Brief
Retype the entries below exactly, but begin at the line containing "Dimension : Size: 20″" and end at the last line.
┏━━
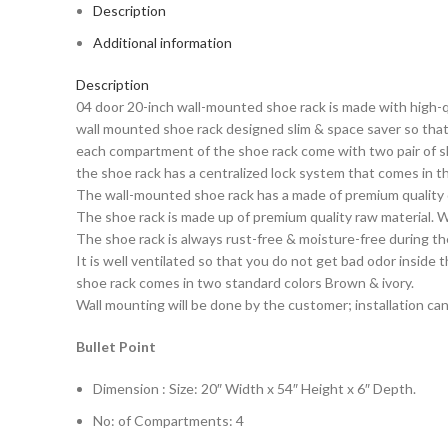
Description
Additional information
Description
04 door 20-inch wall-mounted shoe rack is made with high-qu
wall mounted shoe rack designed slim & space saver so that 
each compartment of the shoe rack come with two pair of sh
the shoe rack has a centralized lock system that comes in t
The wall-mounted shoe rack has a made of premium quality 
The shoe rack is made up of premium quality raw material. W
The shoe rack is always rust-free & moisture-free during th
It is well ventilated so that you do not get bad odor inside 
shoe rack comes in two standard colors Brown & ivory.
Wall mounting will be done by the customer; installation can
Bullet Point
Dimension : Size: 20″ Width x 54″ Height x 6″ Depth.
No: of Compartments: 4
┗━━
Response area
Dimension : Size: 20″ Width x 54″ Height x 6″ Depth.
No: of Compartments: 4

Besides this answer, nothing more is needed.